Southeast Missouri State Installs Soil Sensors For Students, Farmers

By on October 13, 2015
Damon Dowdy of Below Ag Service demonstrates how the new soil moisture sensors will operate. (Credit: Southeast Missouri State University)

Damon Dowdy of Below Ag Service demonstrates how the new soil moisture sensors will operate. (Credit: Southeast Missouri State University)


Michael Aide is the chairman of Southeast Missouri State University’s Department of Agriculture, and he is experimenting with a piece of equipment that could conserve precious groundwater resources, save growers money and teach students about various aspects of on-the-farm water management.

That piece of equipment is a soil electronic sensor system made by Pessl Instruments. It was installed at Southeast Missouri State University’s David M. Barton Agriculture Research Center in July of 2015 and then at the university’s Sikeston campus in September.

The Missouri Bootheel, where this research is taking place, is the southeastern-most part of the state. The Bootheel is situated in an alluvial basin, which is where soil is created by rivers depositing all kinds of sediment including sand, silt and clay.
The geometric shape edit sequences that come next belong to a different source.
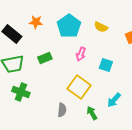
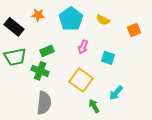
green cross: (21, 92) -> (40, 71), moved
gray semicircle: (62, 110) -> (44, 103), moved, size x1.6

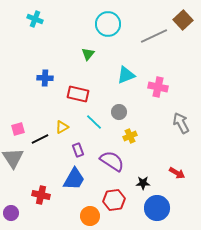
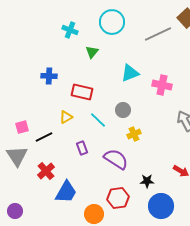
cyan cross: (35, 19) -> (70, 30), moved
yellow triangle: (62, 127) -> (66, 117), moved
blue trapezoid: (74, 179) -> (66, 192), moved
red cross: (41, 195) -> (46, 171), moved, turned 36

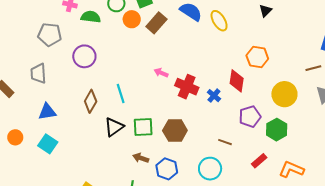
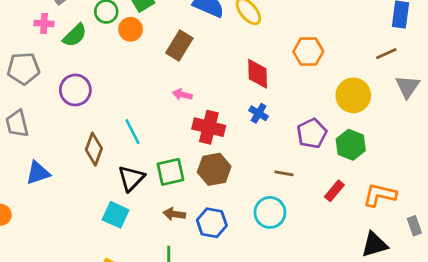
green semicircle: (91, 17) -> (75, 35), turned 138
brown rectangle: (156, 23) -> (179, 46), moved
red diamond: (237, 81) -> (258, 74), moved
red cross: (187, 87) -> (209, 127), moved
cyan square: (48, 144) -> (116, 215), moved

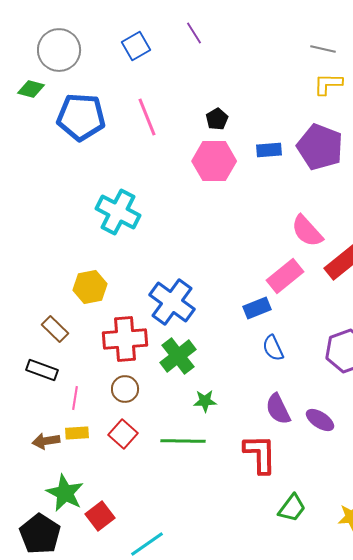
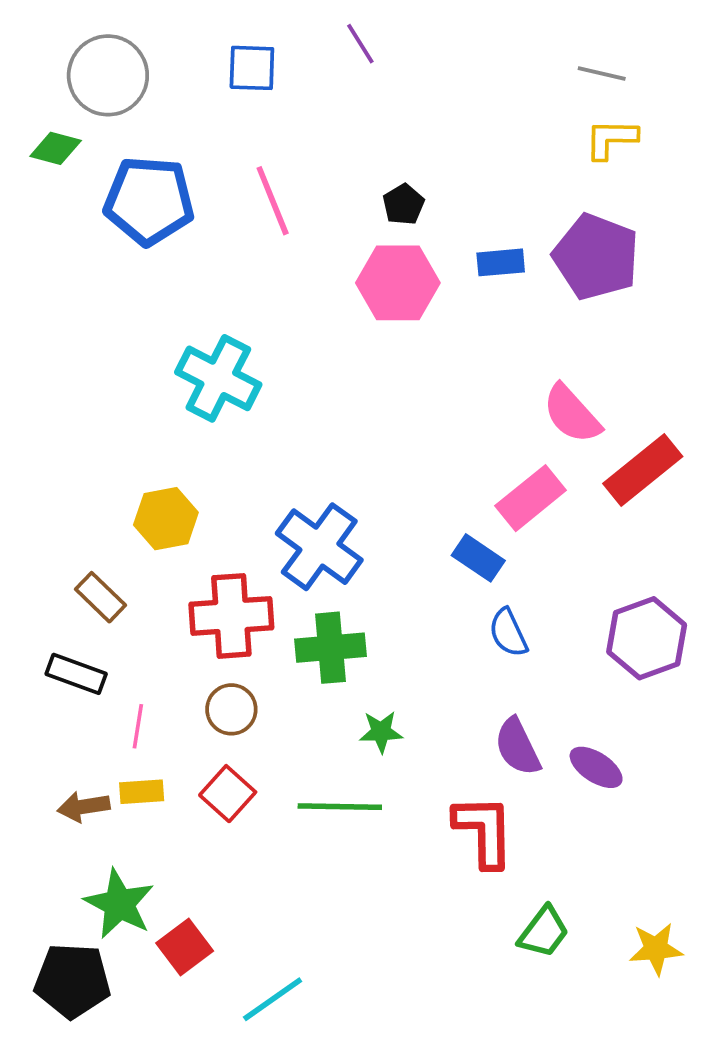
blue square: (136, 46) -> (252, 68), turned 32
blue rectangle: (257, 308) -> (478, 558), turned 56
green cross: (178, 356) -> (331, 648), turned 33
black pentagon: (40, 534) -> (72, 981), turned -30

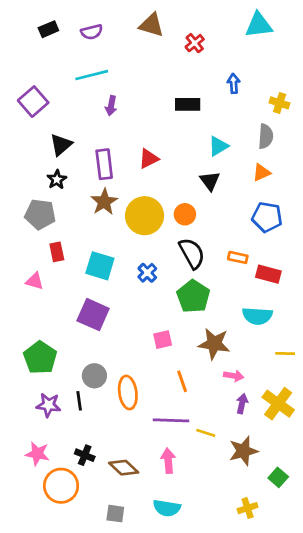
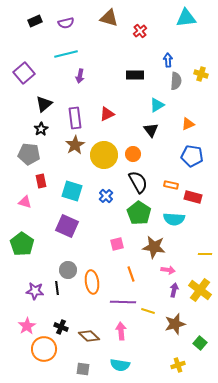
gray semicircle: (266, 136) -> (176, 81), moved
cyan semicircle: (257, 316) -> (174, 219), moved
green pentagon: (40, 358) -> (22, 244), moved
pink star: (37, 454) -> (27, 326), turned 30

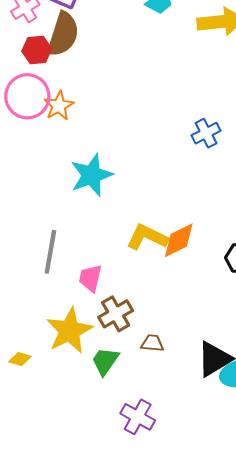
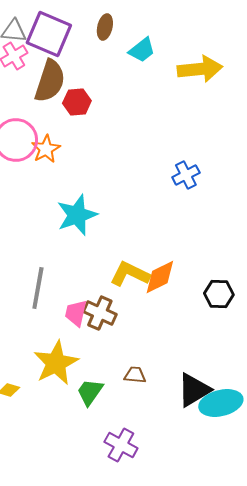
red hexagon: (37, 50) -> (77, 102), moved
brown cross: (116, 314) -> (100, 313), moved, turned -36

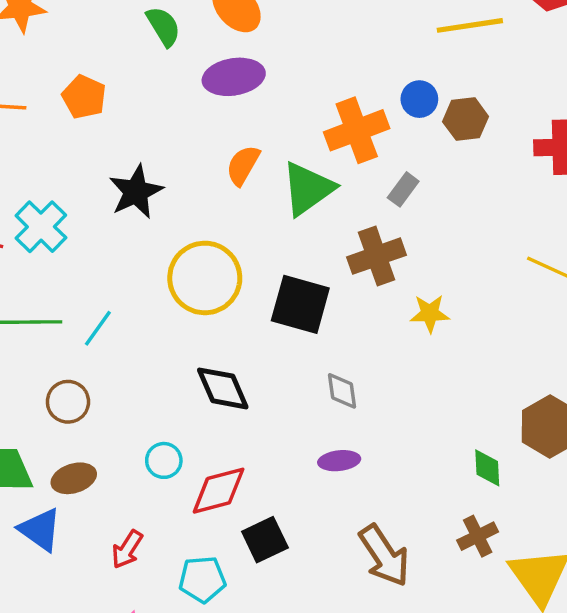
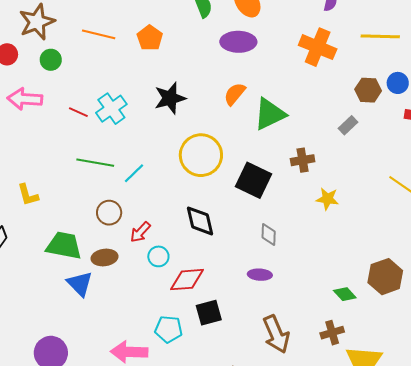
blue circle: (419, 99) -> (398, 83), moved
orange cross: (357, 130) -> (318, 47), moved, turned 33
gray rectangle: (403, 189) -> (348, 125), moved
brown cross: (377, 256) -> (303, 160), size x0.7
green diamond: (487, 468) -> (345, 294), turned -50
red arrow: (127, 549) -> (140, 232), moved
This means that farmers in the region “have all soil types imaginable,” according to Aide, and so must tailor their irrigation plans to the type of soil they have to work with.
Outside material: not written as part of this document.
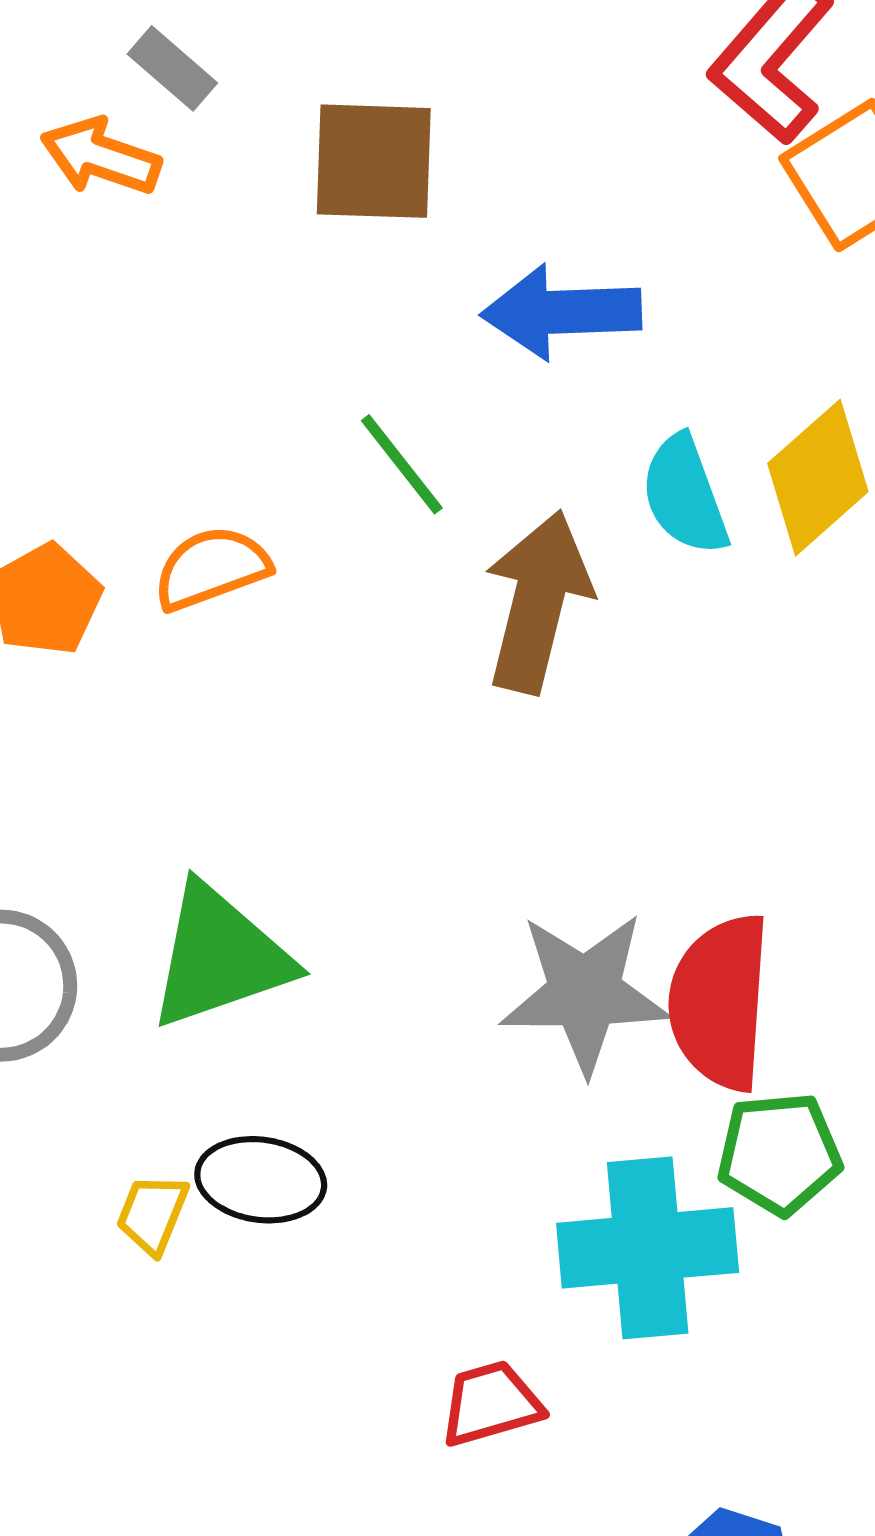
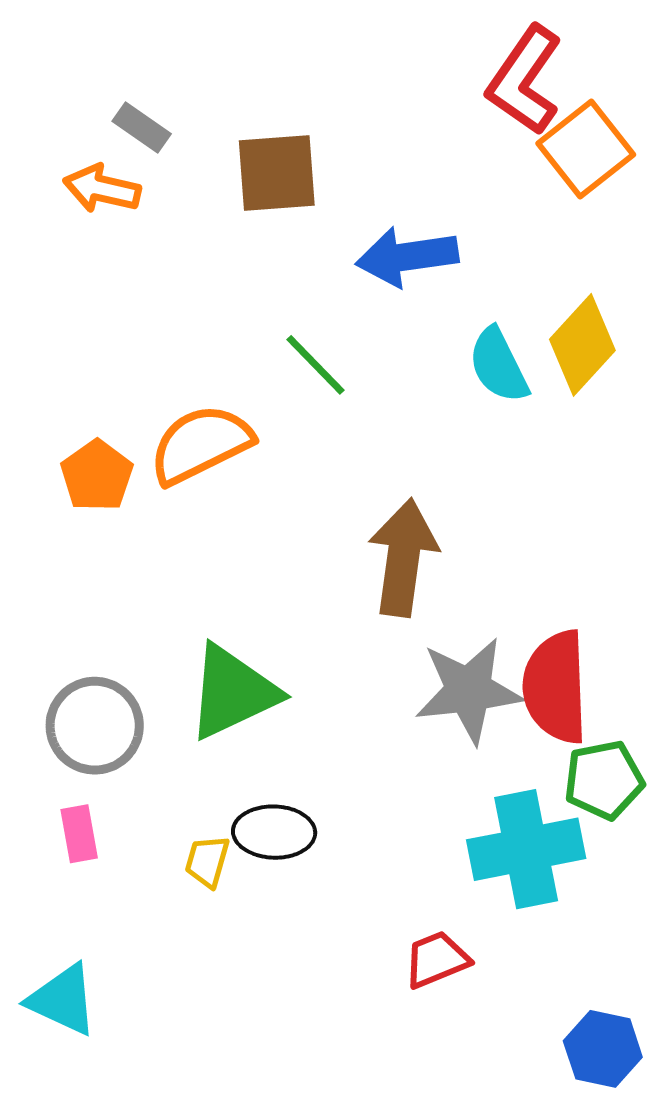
orange semicircle: (211, 568) -> (201, 444), size x1.4
brown arrow: (538, 602) -> (403, 558), moved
Of course there are many ways that a farmer can irrigate a field, but two tend to work best in the Bootheel according to Aide: “…furrow irrigation where we use poly-pipe to trickle water on a graded land down between the rows and the other is center-pivot irrigation.” The soil electronic sensor system is used in concert with a center-pivot irrigation system, but it is still important to understand when a grower would choose to use this type of system over furrow irrigation in the first place.

When considering how to irrigate a field, Aide takes two variables into consideration — soil texture and field size. If a soil has a heavy texture, then it has a higher proportion of small particles like silt or clay than large particles like sand. Since small particles settle close to one another with small pores between them, water moves slowly through these types of soil. In contrast, light-textured soils have higher proportions of large particles like sand than small particles like silt or clay. This causes the soil particles to settle with large pores between them, allowing water to move more quickly through the soil.
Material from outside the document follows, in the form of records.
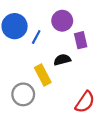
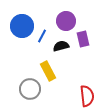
black semicircle: (62, 60) -> (61, 46), moved
red semicircle: (85, 102) -> (87, 96), turned -40

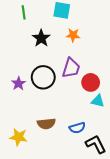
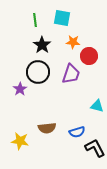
green line: (24, 12) -> (35, 20), moved
black circle: (43, 77) -> (38, 72), moved
red circle: (91, 82) -> (89, 56), moved

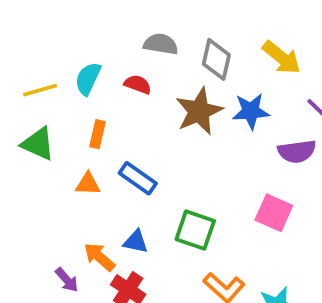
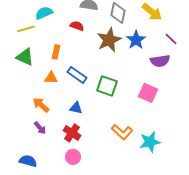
cyan semicircle: (88, 79) -> (44, 13), moved, turned 42
blue star: (251, 111) -> (136, 40), turned -30
green square: (195, 230) -> (107, 86), moved
orange arrow: (99, 257) -> (41, 105), moved

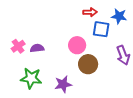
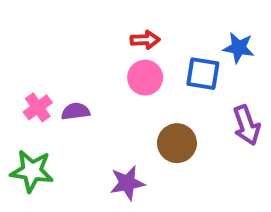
red arrow: (90, 12) -> (145, 40), moved
pink circle: (77, 45) -> (145, 78), moved
green star: (31, 78) -> (32, 171), moved

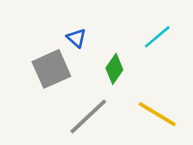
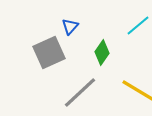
blue triangle: (76, 38) -> (70, 26), turned 30

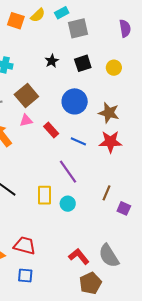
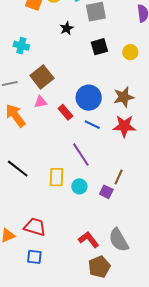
black star: (52, 61) -> (67, 28), moved
blue circle: (75, 101) -> (89, 98), moved
brown star: (109, 113) -> (124, 97), turned -30
purple square: (124, 208) -> (106, 192), moved

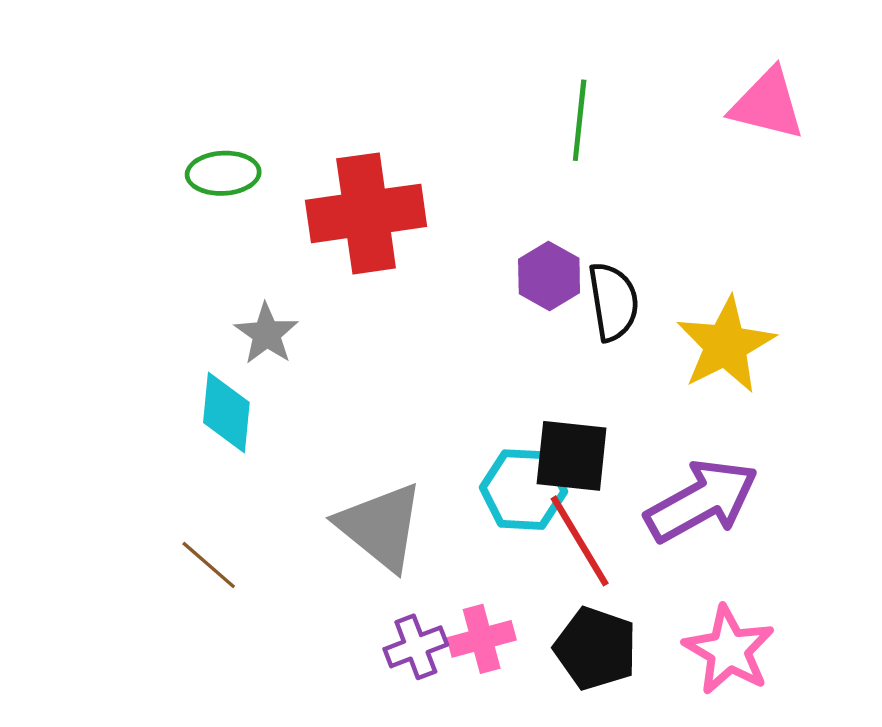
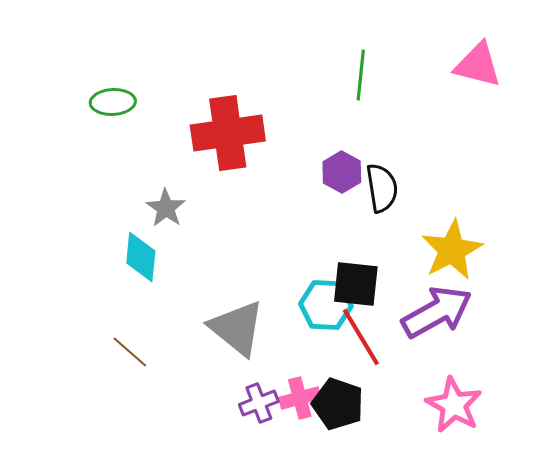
green ellipse: (223, 173) -> (113, 102), moved
yellow star: (726, 345) -> (452, 250), moved
black pentagon: (596, 648) -> (338, 404), moved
Soil texture is a potential barrier to proper irrigation because if a grower were to use furrow irrigation on a light-textured soil, most of the water would drain right through at the beginning of the field before it got a chance to move horizontally to the other side. For this reason, Aide tends to use furrow irrigation on heavily textured soils and center-pivot irrigation on light-textured soils. The other variable he considers is field size. If a field is too large, then the time it would take for a 200-meter center-pivot apparatus to complete a rotation would be prohibitively long.

The machine in question has five components. The first is a solar panel that provides the energy needed to keep the sensors working. Next, a transmitter sends the data to a satellite so they can be retransmitted to a computer or smartphone. The actual data-collecting parts of the instrument include soil temperature and moisture probes at 6, 12, 18 and 24 inches, a rain gauge and an air temperature probe.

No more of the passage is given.